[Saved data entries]
..........

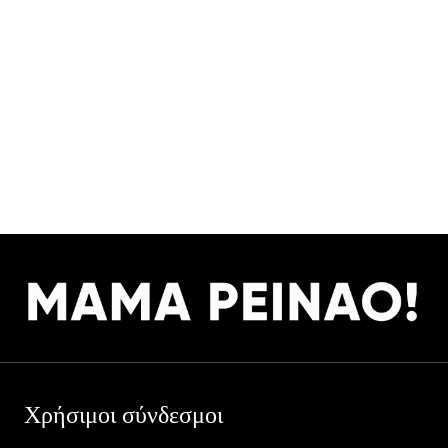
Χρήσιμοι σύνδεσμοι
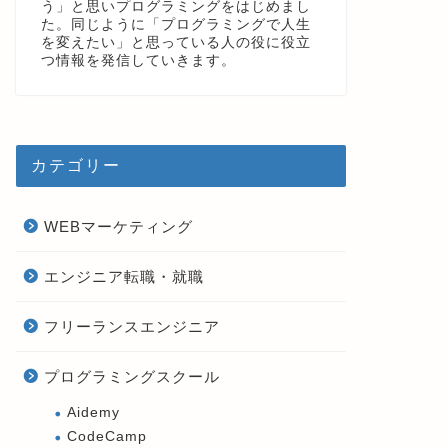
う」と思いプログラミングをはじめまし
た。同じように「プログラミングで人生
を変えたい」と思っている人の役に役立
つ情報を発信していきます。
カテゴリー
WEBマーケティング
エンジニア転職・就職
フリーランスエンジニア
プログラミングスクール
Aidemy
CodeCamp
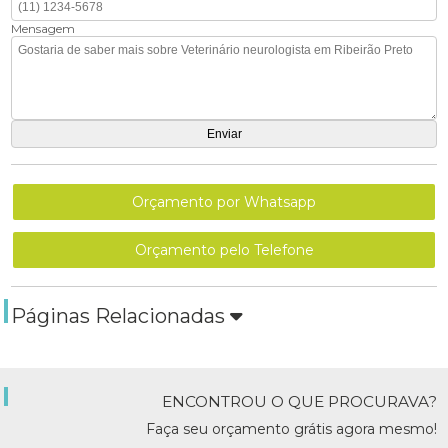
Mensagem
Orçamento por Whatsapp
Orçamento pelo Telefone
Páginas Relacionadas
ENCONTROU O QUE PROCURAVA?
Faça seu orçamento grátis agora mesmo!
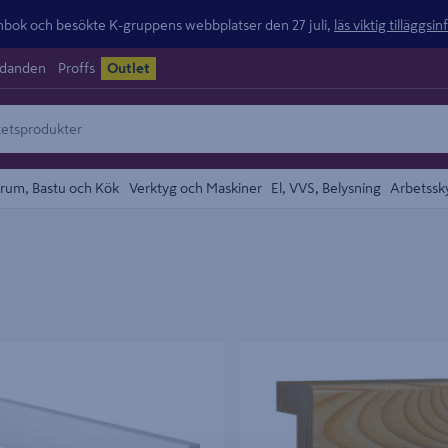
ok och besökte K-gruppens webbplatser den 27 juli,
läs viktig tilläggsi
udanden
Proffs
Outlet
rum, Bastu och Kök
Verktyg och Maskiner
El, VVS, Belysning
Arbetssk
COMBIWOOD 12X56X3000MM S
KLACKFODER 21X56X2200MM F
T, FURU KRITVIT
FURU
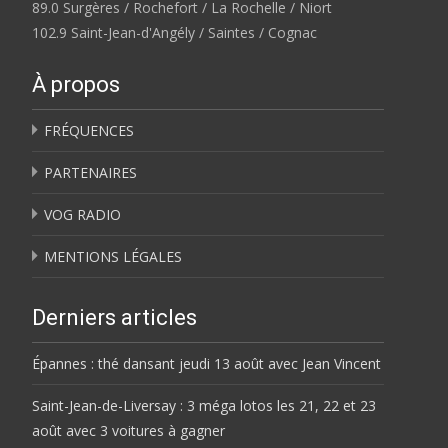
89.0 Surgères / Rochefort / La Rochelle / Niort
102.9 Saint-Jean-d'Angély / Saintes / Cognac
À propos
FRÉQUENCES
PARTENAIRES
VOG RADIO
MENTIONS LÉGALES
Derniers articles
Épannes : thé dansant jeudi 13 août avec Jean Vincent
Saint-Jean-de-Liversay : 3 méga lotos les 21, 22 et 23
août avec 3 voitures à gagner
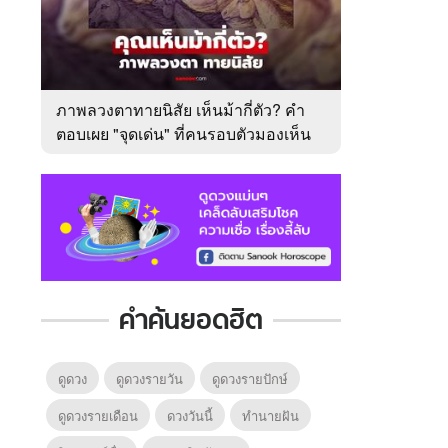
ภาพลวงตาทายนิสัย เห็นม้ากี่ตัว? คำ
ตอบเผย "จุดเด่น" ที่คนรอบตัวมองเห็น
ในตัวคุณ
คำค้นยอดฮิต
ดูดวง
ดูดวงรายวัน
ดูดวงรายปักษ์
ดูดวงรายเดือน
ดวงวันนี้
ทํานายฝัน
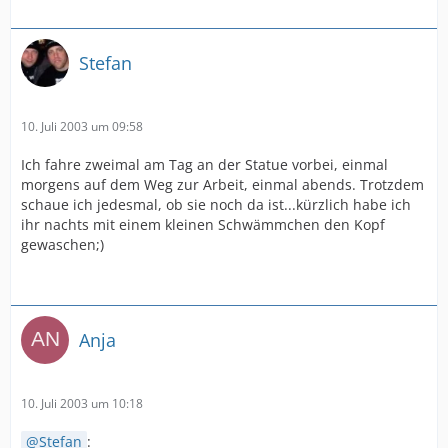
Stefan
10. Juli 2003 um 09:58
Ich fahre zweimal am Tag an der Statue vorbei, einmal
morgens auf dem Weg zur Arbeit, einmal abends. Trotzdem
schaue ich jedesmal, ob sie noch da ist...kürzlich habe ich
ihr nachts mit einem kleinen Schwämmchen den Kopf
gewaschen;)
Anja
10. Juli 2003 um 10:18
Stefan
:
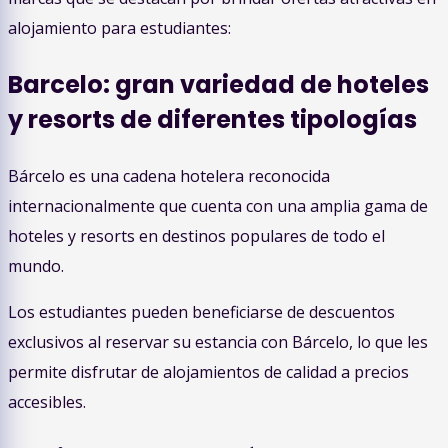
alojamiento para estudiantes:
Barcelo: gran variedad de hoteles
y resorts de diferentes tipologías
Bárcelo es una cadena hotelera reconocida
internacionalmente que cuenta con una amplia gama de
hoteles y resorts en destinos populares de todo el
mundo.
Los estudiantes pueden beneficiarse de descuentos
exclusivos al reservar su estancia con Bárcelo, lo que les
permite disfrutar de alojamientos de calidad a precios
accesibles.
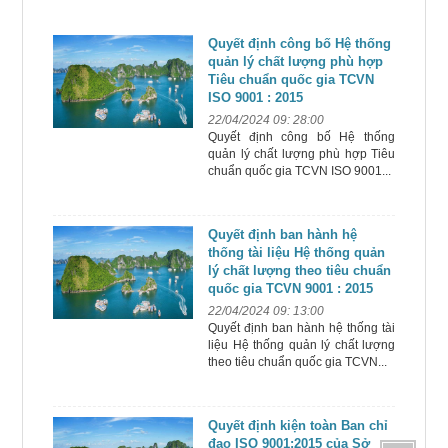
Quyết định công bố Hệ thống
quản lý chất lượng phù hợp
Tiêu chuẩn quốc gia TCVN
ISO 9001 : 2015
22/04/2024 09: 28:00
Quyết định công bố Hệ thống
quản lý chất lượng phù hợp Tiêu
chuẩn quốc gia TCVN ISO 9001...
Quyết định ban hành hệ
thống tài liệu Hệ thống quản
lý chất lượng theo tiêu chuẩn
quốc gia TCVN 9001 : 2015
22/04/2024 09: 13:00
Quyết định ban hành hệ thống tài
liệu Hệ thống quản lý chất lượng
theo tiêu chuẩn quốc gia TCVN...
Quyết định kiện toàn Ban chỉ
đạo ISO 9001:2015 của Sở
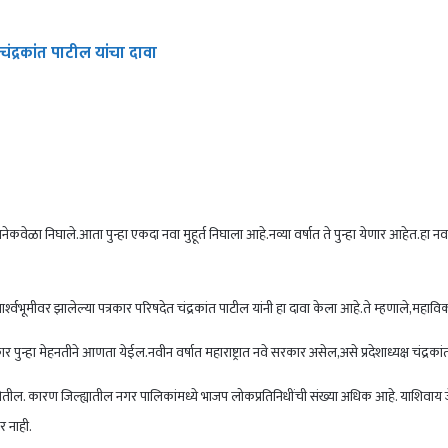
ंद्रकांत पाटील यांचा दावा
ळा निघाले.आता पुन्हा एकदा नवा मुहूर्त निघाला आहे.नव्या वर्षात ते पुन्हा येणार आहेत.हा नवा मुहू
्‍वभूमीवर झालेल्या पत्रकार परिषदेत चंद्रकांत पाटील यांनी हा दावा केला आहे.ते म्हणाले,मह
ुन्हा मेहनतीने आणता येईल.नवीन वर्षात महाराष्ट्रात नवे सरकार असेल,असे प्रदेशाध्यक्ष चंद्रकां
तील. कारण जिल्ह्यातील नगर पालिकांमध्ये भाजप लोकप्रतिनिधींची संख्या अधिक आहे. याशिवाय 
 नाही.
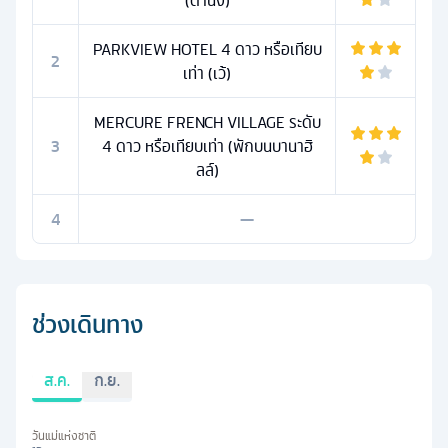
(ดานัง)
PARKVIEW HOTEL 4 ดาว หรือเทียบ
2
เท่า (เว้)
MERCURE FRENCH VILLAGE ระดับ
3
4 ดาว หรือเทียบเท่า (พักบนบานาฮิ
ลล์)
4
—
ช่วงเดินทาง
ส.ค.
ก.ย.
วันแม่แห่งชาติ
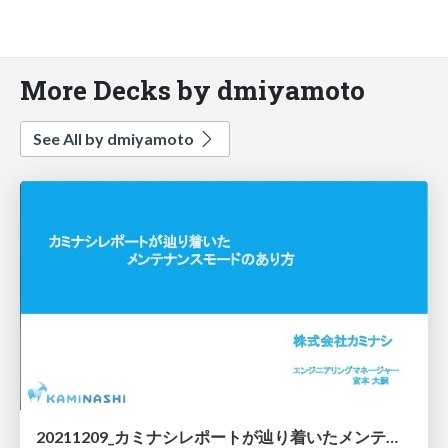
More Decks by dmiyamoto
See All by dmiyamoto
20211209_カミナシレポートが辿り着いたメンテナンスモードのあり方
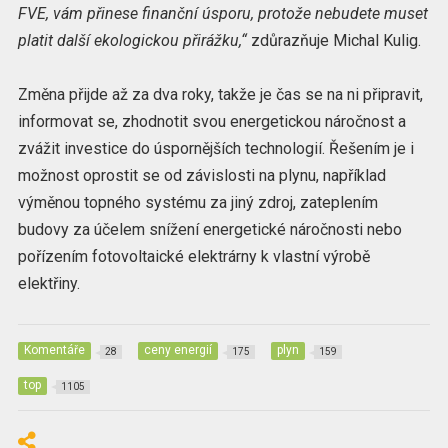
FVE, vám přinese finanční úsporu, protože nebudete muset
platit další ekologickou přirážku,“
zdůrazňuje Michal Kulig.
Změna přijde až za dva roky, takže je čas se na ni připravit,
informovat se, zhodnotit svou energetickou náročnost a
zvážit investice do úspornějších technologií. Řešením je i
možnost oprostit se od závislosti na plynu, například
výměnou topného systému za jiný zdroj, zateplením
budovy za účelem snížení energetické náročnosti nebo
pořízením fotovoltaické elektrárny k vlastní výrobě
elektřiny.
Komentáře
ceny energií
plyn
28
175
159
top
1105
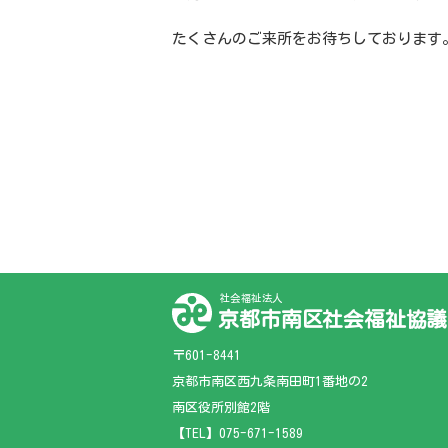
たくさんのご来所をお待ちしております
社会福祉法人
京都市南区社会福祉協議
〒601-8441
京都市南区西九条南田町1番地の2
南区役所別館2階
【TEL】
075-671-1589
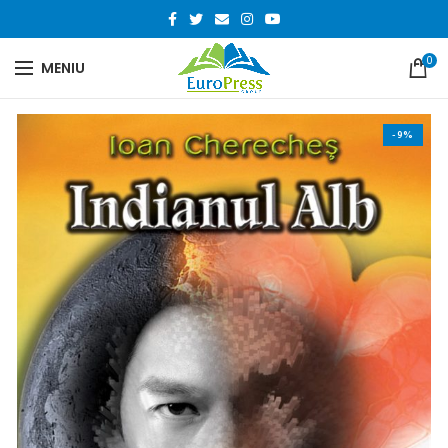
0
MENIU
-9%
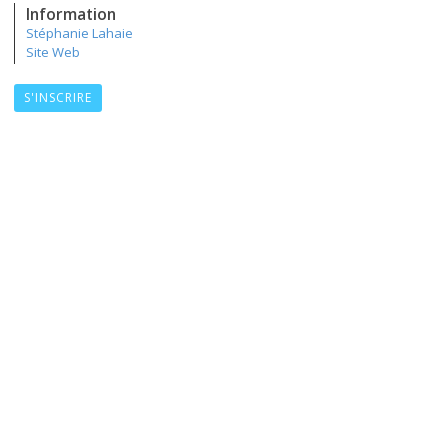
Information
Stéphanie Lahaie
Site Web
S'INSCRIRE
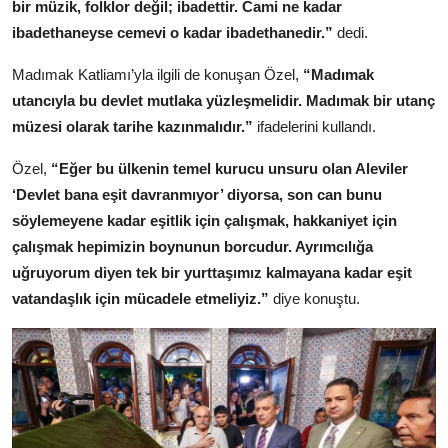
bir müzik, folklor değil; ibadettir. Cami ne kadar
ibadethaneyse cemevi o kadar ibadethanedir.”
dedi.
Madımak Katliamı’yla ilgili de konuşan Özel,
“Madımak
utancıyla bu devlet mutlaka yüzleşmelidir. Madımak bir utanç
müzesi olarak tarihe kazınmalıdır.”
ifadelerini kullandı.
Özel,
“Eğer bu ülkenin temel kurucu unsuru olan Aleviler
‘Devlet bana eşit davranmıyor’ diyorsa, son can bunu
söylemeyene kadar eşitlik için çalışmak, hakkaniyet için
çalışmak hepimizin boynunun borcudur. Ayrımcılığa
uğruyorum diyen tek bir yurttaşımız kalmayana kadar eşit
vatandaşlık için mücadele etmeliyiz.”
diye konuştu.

..........

Above are records; write out the lines from the one with "तील. कारण जिल्ह्यातील" down to the one with "20211209_カミナシレポートが辿り着いたメンテナンスモードのあり方", exactly, leaving the pictures out.

- **RESPONSE AREA**:
तील. कारण जिल्ह्यातील नगर पालिकांमध्ये भाजप लोकप्रतिनिधींची संख्या अधिक आहे. याशिवाय 
 नाही.
(ดานัง)
PARKVIEW HOTEL 4 ดาว หรือเทียบ
2
เท่า (เว้)
MERCURE FRENCH VILLAGE ระดับ
3
4 ดาว หรือเทียบเท่า (พักบนบานาฮิ
ลล์)
4
—
ช่วงเดินทาง
ส.ค.
ก.ย.
วันแม่แห่งชาติ
More Decks by dmiyamoto
See All by dmiyamoto
20211209_カミナシレポートが辿り着いたメンテナンスモードのあり方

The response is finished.